My randomized developing style wouldn’t be so bad if it could expand indefinitely. Each city, though, has constricting borders, and even on the tightest city grid, there won’t be enough room to build enough of everything. This contrived scarcity of acreage, more than anything else, facilitates cooperation between cities. Topographical differences are really the only wildcard—some regions are more mountainous, some near the water—so there isn’t a ton of opportunity to maximize comparative advantage. Production costs are about the same for everyone. But cities can specialize in different areas—focusing on science, for instance, or waste disposal—and raise the economic ceiling through regional cooperation. Each town effectively becomes a semi-autonomous part of a larger super-city.

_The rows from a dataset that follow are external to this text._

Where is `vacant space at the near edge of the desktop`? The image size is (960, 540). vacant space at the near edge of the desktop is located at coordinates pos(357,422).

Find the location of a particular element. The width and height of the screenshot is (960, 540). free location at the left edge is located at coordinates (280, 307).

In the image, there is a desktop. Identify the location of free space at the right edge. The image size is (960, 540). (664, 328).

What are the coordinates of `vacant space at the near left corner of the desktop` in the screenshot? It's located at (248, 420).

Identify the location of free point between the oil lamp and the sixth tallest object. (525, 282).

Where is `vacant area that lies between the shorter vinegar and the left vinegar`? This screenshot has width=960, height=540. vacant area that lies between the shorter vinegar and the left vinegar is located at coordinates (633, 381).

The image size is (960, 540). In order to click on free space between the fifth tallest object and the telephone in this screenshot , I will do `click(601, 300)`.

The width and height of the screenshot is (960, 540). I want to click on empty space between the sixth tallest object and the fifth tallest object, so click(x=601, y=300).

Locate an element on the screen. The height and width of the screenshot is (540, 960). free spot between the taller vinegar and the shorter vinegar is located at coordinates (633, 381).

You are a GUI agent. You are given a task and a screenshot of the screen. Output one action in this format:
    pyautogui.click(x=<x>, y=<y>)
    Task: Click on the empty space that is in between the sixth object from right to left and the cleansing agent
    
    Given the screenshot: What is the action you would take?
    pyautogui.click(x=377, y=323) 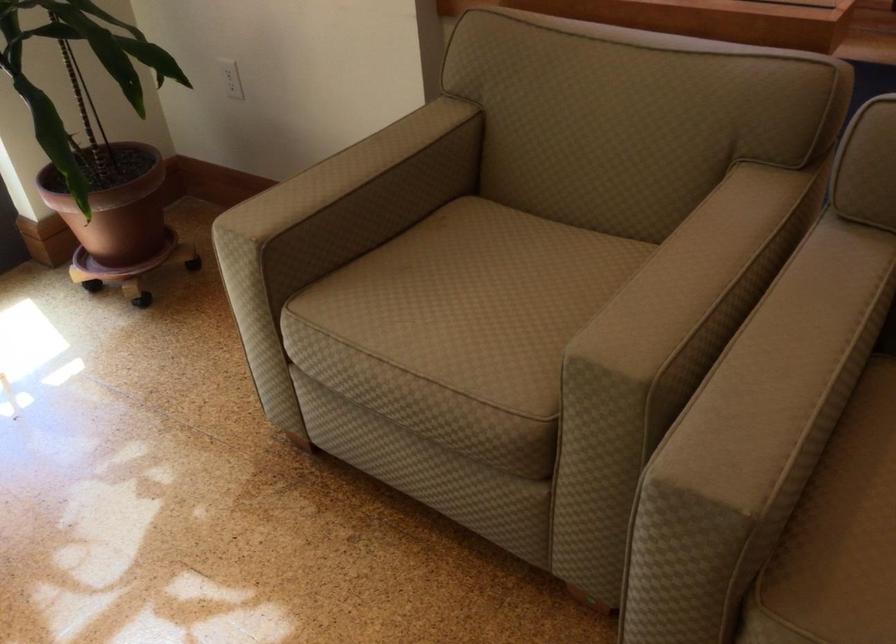 The location [116,210] corresponds to which object?

This point indicates the wheeled plant stand. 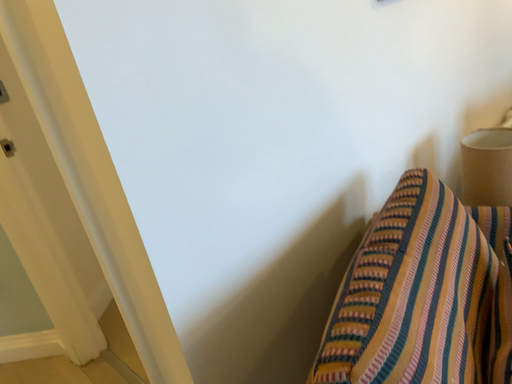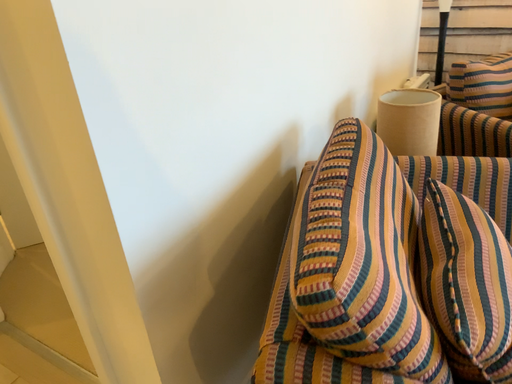 Question: How did the camera likely rotate when shooting the video?

Choices:
 (A) rotated right
 (B) rotated left

Answer: (A) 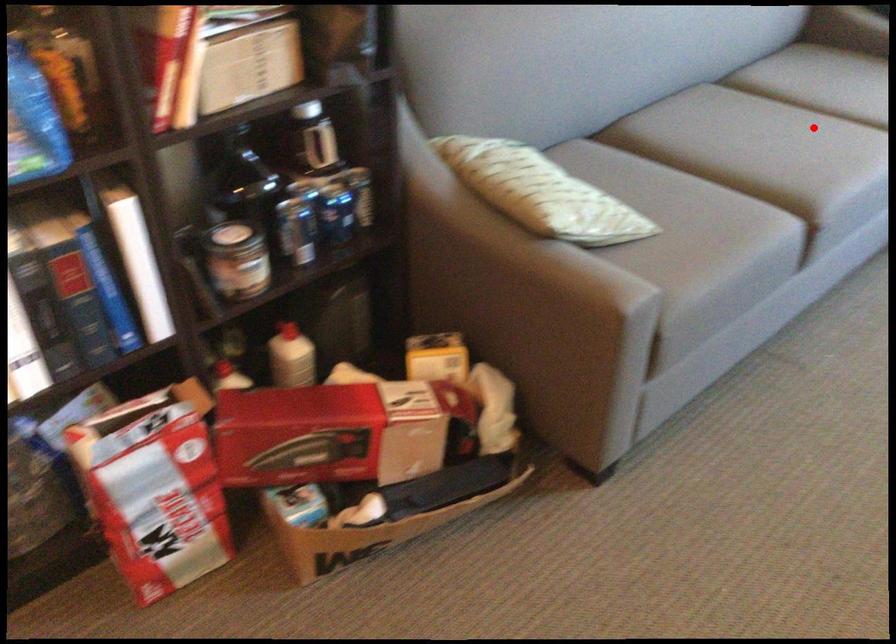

Despite all of the customizable options, there seems to be a real danger of most cities looking more or less the same once everyone learns how to play. One way to counter this homogeneity is to build a Department Of Finance off of your main city hall building. This structure allows you to tax different incomes at different rates. I told The Gameological Society’s editor, John Teti, of my plan to build a rich-person enclave and shake them down with debilitating taxes, effectively driving them out but keeping their money to finance public works. “It sounds like Cleveland,” he said, referring to my vision of a chippy, working-class utopia.
To me, that will be the thing to watch as SimCity starts working properly and regions begin to grow. How much will real-world class antagonism spread to EA’s servers? The unstated goal of the game is maximal growth, but what if you prefer a less economically ambitious city? Is it less of a success if you decide not to invite shady biomedical research companies into your neighborhoods? Sure, Gameologeocity’s star basketball player might flee to the warmer climes and lower marginal tax rate of nearby Super G-Town, but at least my people won’t be reduced to the status of industrial and commercial fuel.
That said, I couldn’t make my vision work on my first playthrough. Not the way I wanted. So there was only one thing left to do. SimCity boasts a series of unlockable natural disasters, one of which is a red, Godzilla-like monster. Mournfully, I set the creature loose on my nuclear power plant. It didn’t level the city like I had hoped, but the beast did enough damage to ensure Gameologeocity will die a natural, dignified death, and I’m hopeful that where Gameologeocity failed, the city of Toaledo will succeed.
SimCity looks gorgeous, and there is enough weird stuff to do—citizens periodically issue challenges and side quests for fun and profit—to keep yourself occupied while the city grows. If you and your neighbors grow wealthy enough, you can even build “great works”—like a solar farm, an international airport, and even a self-contained “arcology” bio-dome—that benefit the entire region. Still, I am curious to see how diverse the ecosystem becomes. Where the paths fork in distinct directions in a “god game” like Civilization, the possibilities are less well defined in SimCity. Time will tell.